Rename Checklist: dataformsqlanvil

Status: Draft / Spec Branch target: rename/dataform-to-sqlanvil (first of three PRs per postgres_first_class_design.md §9) Driver: Trademark risk from Google's "Dataform" product.

Conventions

  • Package scope: @dataform/...@sqlanvil/... (keep scoped, just swap the scope owner).
  • Bazel workspace name: dfsa (matches the existing 2-char convention). Implies tsconfig path df/*sa/* and every import from "df/core/..."from "sa/core/...".
  • Proto package: dataformsqlanvil.
  • Proto Java package: com.dataform.protoscom.sqlanvil.protos (cosmetic; no Java consumers in this fork).
  • Proto Go package: github.com/dataform-co/dataform/protos/dataformgithub.com/ihistand/sqlanvil/protos/sqlanvil.
  • Config file: dataform.json is removed entirely (already deprecated upstream; clean break — no sqlanvil.json deprecated-fallback hybrid). workflow_settings.yaml is the only project config going forward; the key names are already neutral.
  • CLI binary: dataformsqlanvil (binary name and ./scripts/run references).
  • NOT renamed (legitimate upstream references): the git remote upstream pointing at github.com/dataform-co/dataform, attribution lines in LICENSE-equivalent files, historical commit messages.

Categorized Checklist

A. Proto schema (8 files)

protos/configs.proto
protos/core.proto
protos/db_adapter.proto
protos/evaluation.proto
protos/execution.proto
protos/extension.proto
protos/jit.proto
protos/profiles.proto

In each:

  • package dataform;package sqlanvil;
  • option java_package = "com.dataform.protos";option java_package = "com.sqlanvil.protos"; (where present)
  • option go_package = "github.com/dataform-co/dataform/protos/dataform";option go_package = "github.com/ihistand/sqlanvil/protos/sqlanvil"; (where present)
  • Field-level: string dataform_core_versionstring sqlanvil_core_version (in configs.proto line 18 and core.proto line 414). This is a wire-format-breaking change — fine, since we're publishing fresh.
  • Comment-level: // The desired dataform core version to compile against.// The desired sqlanvil core version to compile against.
  • URL comments pointing at cloud.google.com/dataform/docs/...keep if they reference legitimate BigQuery/Dataform partitioning docs that are still factually correct, OR replace with sqlanvil's own docs once written. For the rename PR, keep them — annotate them as TODO for the Postgres-first-class doc work.
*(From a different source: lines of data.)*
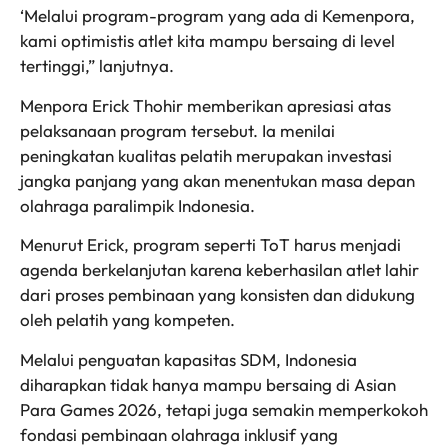
‘Melalui program-program yang ada di Kemenpora,
kami optimistis atlet kita mampu bersaing di level
tertinggi,” lanjutnya.
Menpora Erick Thohir memberikan apresiasi atas
pelaksanaan program tersebut. Ia menilai
peningkatan kualitas pelatih merupakan investasi
jangka panjang yang akan menentukan masa depan
olahraga paralimpik Indonesia.
Menurut Erick, program seperti ToT harus menjadi
agenda berkelanjutan karena keberhasilan atlet lahir
dari proses pembinaan yang konsisten dan didukung
oleh pelatih yang kompeten.
Melalui penguatan kapasitas SDM, Indonesia
diharapkan tidak hanya mampu bersaing di Asian
Para Games 2026, tetapi juga semakin memperkokoh
fondasi pembinaan olahraga inklusif yang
B. Bazel — WORKSPACE / BUILD / .bzl (every BUILD file)

  • WORKSPACE line 1: workspace(name = "df")workspace(name = "sa")
  • protos/BUILD:7,27: target dataform_protosqlanvil_proto (and the :dataform_proto reference in same file)
  • Directory rename: packages/@dataform/packages/@sqlanvil/ (rename packages/@dataform/clipackages/@sqlanvil/cli, same for core)
  • Every //packages/@dataform/core:package_tar label → //packages/@sqlanvil/core:package_tar (15+ occurrences across BUILD files in core/, cli/, cli/api/, examples/, and every tests/**/BUILD)
  • Every //packages/@dataform/cli:package_tar label → //packages/@sqlanvil/cli:package_tar (3+ occurrences)
  • packages/@dataform/core/BUILD:47: package_name = "@dataform/core"package_name = "@sqlanvil/core"
  • packages/@dataform/cli/BUILD:56: package_name = "@dataform/cli"package_name = "@sqlanvil/cli"
  • packages/sample-extension/BUILD:46: package_name = "@dataform/sample-extension"package_name = "@sqlanvil/sample-extension"
  • //packages/@dataform:package.layer.json//packages/@sqlanvil:package.layer.json (and rename the directory layer file)
  • BUILD (root) line 55: # gazelle:prefix github.com/dataform-co/dataform# gazelle:prefix github.com/ihistand/sqlanvil
  • vscode/BUILD:46: dataform_logo.png reference (and the actual file rename — see §G)
  • test_credentials/BUILD:12-14: GCP KMS keyring references (dataform-open-source, dataform-builder-key, dataform-builder-keyring) — these point at dataform-co's GCP project which Ivan can't access. Delete or replace with his own GCP KMS setup. For the rename PR: delete test_credentials/BUILD entirely; integration tests against BQ will need fresh credentials wiring anyway.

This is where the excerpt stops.